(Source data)
———

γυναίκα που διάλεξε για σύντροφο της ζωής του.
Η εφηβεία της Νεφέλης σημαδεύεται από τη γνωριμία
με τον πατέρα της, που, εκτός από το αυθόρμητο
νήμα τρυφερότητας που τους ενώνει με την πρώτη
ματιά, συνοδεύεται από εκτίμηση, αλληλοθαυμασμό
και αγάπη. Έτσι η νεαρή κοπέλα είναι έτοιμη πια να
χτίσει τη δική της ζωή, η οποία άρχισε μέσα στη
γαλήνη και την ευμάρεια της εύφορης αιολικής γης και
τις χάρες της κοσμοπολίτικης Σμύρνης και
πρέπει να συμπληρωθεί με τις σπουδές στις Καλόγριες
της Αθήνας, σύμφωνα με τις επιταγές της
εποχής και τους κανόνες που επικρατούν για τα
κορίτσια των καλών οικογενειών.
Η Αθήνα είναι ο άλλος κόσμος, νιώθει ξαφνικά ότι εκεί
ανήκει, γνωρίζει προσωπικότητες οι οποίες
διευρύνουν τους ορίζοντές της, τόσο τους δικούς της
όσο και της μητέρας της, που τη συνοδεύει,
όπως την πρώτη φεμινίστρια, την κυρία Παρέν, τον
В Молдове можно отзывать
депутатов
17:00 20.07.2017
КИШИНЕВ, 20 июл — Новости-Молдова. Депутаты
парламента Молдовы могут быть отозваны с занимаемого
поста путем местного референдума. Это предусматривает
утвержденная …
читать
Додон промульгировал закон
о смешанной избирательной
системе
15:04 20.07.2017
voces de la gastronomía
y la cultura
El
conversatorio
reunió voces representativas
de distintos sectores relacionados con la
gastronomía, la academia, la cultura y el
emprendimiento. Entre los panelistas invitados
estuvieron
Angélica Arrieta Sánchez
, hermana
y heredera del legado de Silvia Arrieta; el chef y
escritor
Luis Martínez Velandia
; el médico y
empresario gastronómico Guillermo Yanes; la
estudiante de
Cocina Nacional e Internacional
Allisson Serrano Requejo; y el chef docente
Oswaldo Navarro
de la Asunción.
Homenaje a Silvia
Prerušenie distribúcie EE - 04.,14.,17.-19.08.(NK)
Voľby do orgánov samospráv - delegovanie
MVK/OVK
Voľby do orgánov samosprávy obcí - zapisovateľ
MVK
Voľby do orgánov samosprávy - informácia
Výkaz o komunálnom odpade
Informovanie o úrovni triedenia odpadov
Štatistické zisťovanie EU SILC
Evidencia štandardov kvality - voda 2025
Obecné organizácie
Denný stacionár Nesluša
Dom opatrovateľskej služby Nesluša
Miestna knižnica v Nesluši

———

Scan the data for the word "Silvia" and copy every line where it shows up.

### Response area:
y heredera del legado de Silvia Arrieta; el chef y
Homenaje a Silvia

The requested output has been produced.